Ann Mongoven, associate director of Healthcare Ethics at the Markkula Center for Applied Ethics at Santa Clara University, notes that the AP story that broke the news raises troubling questions about whether or not scientists leveraged HIV stigma to manipulate the parents into participating in the research.

The AP reports that of the seven couples who consented to do the experimental in vitro fertilization with He, all of the men had HIV, but they all had suppressed their levels of the virus with standard HIV medication. This suppression, combined with basic infection control measures like condom use throughout the pregnancy, would have prevented them from transmitting the virus to their partners and unborn children.

Still, the article says that they wanted to participate in what He called an “AIDS vaccine development” program to protect their future children from “a similar fate.” It is not a given that a child with an HIV-positive parent will one day contract the virus themselves.

“There’s a real question if whether the fear of AIDS and AIDS stigma became a way of recruiting parents into this research,” she said.  

Mongoven is worried that once news of the twins spreads, it could feed misperception about how HIV is passed on in the first place. There are about a half-million people living with HIV in China.

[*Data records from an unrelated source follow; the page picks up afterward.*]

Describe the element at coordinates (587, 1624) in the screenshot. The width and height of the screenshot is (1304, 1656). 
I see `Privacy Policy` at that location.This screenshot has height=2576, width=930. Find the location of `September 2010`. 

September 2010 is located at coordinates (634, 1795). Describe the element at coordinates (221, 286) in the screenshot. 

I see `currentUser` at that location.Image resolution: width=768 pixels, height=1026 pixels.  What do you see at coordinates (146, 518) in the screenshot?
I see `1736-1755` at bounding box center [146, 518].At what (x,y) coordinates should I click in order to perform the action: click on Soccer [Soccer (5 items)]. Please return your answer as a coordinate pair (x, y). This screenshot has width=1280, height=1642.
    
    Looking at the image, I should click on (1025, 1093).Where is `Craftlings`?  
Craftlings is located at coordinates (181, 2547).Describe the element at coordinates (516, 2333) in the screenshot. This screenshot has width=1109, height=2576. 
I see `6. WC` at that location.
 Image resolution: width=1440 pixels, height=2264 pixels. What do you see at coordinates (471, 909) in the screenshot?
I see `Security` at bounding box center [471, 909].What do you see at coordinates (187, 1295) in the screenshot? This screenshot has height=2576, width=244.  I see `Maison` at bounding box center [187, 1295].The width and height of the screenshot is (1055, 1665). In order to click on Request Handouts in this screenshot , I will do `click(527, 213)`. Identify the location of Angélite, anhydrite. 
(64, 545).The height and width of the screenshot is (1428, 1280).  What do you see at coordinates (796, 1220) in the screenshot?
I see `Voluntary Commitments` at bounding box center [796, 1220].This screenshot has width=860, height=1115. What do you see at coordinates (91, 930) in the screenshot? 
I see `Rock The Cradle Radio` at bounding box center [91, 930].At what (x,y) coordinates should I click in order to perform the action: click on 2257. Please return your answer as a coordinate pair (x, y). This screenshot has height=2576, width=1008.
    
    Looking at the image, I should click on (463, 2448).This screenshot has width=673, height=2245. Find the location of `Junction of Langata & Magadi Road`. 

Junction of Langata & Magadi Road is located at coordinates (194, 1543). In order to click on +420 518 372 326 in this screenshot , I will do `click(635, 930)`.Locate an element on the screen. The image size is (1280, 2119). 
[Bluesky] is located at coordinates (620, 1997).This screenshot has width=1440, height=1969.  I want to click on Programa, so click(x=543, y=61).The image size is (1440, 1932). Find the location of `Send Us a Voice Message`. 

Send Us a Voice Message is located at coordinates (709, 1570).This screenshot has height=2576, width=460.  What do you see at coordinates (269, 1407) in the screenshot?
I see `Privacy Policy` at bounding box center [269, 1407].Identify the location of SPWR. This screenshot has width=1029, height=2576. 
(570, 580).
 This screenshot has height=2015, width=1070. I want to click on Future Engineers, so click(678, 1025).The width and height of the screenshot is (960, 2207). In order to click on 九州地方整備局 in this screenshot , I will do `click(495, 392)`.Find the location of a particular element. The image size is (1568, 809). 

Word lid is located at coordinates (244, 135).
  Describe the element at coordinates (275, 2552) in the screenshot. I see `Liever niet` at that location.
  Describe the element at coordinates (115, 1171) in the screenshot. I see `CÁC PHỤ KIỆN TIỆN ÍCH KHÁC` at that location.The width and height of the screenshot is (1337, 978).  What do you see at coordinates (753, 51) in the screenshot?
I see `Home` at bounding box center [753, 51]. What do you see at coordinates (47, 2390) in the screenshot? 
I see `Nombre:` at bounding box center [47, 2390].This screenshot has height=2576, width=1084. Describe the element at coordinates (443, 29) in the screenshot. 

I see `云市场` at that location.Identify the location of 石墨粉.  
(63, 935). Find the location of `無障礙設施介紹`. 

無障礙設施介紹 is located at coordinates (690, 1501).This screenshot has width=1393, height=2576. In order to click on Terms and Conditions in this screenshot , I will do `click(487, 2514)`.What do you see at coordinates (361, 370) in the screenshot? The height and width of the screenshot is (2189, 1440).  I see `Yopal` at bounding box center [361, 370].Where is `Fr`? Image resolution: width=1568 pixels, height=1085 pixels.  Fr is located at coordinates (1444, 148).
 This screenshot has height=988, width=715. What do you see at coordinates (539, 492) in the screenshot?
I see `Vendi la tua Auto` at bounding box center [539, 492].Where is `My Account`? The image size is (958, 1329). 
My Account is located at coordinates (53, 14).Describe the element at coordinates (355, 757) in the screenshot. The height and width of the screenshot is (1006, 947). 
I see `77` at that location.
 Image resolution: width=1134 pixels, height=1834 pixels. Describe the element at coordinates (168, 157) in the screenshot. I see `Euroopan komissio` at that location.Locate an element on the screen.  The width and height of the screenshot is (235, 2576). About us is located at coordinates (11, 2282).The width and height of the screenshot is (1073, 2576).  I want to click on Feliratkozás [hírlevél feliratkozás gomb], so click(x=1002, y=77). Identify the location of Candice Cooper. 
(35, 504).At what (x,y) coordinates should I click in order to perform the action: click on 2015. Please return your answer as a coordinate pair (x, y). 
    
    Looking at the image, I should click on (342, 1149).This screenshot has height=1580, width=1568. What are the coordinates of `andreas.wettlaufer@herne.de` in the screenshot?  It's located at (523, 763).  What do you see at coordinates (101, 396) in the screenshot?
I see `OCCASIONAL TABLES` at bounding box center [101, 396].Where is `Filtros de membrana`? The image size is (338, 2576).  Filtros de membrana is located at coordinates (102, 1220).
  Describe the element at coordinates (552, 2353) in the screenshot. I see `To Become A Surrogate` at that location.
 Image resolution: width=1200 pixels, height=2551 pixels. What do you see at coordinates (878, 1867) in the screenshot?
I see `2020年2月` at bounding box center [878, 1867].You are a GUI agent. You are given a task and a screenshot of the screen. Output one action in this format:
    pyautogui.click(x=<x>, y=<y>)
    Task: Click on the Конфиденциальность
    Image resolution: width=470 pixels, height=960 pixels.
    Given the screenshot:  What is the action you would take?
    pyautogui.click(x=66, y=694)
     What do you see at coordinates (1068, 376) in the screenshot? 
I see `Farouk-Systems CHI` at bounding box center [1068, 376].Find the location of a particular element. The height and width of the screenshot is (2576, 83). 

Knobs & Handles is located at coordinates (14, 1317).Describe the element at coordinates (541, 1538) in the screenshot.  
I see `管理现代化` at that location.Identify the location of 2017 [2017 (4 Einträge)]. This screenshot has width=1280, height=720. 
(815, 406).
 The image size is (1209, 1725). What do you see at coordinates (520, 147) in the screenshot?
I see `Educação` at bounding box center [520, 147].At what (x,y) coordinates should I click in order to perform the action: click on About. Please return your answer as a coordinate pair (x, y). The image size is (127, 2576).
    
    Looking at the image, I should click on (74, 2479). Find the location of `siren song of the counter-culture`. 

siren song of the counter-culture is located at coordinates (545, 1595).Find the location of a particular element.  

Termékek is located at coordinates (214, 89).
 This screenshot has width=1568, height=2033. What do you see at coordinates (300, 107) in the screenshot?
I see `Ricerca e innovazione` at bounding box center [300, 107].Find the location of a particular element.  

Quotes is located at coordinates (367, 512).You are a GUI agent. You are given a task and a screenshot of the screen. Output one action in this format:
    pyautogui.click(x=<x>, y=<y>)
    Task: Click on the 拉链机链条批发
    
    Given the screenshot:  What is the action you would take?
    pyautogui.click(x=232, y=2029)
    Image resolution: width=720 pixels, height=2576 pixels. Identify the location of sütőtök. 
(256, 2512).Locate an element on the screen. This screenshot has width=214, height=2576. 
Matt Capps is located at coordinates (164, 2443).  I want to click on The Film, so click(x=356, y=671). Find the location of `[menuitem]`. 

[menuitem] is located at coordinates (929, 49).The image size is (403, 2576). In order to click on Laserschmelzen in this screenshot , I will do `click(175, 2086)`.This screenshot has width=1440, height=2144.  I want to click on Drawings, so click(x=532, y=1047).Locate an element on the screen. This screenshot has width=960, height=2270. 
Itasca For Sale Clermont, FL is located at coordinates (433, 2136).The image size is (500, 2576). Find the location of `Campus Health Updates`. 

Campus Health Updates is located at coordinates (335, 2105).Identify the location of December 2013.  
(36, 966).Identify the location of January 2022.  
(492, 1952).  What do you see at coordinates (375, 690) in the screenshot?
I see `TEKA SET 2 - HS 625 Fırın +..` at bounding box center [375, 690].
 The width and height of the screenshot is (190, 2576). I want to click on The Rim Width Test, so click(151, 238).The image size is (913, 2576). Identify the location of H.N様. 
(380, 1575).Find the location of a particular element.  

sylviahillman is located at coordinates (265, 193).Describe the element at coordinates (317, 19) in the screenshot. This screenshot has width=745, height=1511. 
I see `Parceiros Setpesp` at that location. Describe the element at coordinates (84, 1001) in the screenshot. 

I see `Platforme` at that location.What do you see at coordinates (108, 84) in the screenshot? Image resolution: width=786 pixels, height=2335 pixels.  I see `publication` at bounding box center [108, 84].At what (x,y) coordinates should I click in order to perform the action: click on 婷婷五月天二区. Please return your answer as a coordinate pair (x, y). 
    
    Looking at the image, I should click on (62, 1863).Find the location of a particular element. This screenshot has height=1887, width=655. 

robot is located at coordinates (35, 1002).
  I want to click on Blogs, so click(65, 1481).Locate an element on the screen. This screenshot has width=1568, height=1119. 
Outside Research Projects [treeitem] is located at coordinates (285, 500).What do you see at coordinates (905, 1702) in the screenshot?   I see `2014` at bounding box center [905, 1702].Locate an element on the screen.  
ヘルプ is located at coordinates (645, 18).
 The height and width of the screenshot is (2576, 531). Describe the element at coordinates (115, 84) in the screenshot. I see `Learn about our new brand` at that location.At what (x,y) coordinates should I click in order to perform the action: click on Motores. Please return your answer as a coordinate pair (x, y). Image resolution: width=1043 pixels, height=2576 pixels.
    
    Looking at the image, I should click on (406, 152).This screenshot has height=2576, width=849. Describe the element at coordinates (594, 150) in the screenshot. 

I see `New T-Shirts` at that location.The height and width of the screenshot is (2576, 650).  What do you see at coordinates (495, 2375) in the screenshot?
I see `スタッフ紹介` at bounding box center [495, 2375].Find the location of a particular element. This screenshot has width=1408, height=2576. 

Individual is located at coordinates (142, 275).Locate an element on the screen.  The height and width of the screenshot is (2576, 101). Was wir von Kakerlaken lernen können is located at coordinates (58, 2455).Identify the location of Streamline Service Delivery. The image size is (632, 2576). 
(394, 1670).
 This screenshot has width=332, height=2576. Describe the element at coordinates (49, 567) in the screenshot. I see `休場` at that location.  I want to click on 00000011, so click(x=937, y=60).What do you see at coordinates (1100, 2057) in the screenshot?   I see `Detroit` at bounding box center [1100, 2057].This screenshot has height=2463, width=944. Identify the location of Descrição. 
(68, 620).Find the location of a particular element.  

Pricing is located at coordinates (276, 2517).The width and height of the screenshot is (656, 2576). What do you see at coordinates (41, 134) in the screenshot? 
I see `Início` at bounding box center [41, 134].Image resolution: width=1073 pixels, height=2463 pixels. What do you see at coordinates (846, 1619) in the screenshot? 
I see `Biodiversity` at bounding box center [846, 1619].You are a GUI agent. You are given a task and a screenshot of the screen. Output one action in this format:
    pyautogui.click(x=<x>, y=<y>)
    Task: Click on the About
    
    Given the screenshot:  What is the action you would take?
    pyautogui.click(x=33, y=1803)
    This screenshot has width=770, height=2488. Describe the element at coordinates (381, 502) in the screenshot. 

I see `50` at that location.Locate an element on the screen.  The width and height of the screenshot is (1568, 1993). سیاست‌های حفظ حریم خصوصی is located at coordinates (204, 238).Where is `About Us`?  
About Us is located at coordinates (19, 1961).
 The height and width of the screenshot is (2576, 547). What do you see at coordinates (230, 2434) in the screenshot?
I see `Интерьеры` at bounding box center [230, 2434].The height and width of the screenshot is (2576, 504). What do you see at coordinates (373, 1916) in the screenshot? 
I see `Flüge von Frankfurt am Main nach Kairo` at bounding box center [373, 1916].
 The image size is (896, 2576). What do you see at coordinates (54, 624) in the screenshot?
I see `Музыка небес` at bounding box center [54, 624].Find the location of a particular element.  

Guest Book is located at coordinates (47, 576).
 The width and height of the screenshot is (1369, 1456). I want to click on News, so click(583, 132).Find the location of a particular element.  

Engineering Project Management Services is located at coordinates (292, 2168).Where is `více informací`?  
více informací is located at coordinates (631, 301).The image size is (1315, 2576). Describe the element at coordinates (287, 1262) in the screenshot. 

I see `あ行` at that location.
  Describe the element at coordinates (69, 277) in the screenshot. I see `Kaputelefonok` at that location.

Not The ‘Best First Case’  

Bioethicist Arthur Caplan of New York University School of Medicine says that genetic engineering of human beings is inevitable, and that while there are fears that parents will create “designer babies” by prioritizing surface-level traits like eye color and height, scientists are primarily interested in the technology for disease prevention and treatment ― much like He’s experiment.

Eventually, he predicts, once gene editing becomes a reliable tool to help prevent disease and other undesirable traits, parents might actually be considered negligent if they chose not to use these tools.

“There are many cultures in the world, including the U.S., that are highly competitive, market-driven societies where individuals are looking for their children in particular to get an edge and advantage,” he said. “This idea that we’re not going to do gene editing when it gets close to enhancement or improvement, I find it silly and head-in-the-sand kind of stuff.”

Indeed, a recent Pew Survey of about 2,500 Americans finds that 72 percent think gene editing to treat a serious birth defect or disease is an appropriate use of the technology, while 60 percent say it’s also appropriate to use the technology to reduce the risk of a serious disease that could appear over the course of a lifetime.

But until gene editing become safe and standardized, experts are clear about where the boundaries are. The experts we spoke to are profoundly disappointed that He’s experiment was the first to demonstrate CRISPR-cas9’s potential to the world.

Volberding is excited about the promise that genetic editing holds for HIV ― but only to cure people who already have the infection, not prevent it in healthy people. Farhany, too, thinks genetic editing holds great promise to alleviate human suffering ― but only after a substantial body of animal and plant studies have proven it safe and effective.

“It’s too bad that our first use of CRISPR use in humans is so far from the kinds of uses that most scientists would have made for a best first case,” Mongoven said.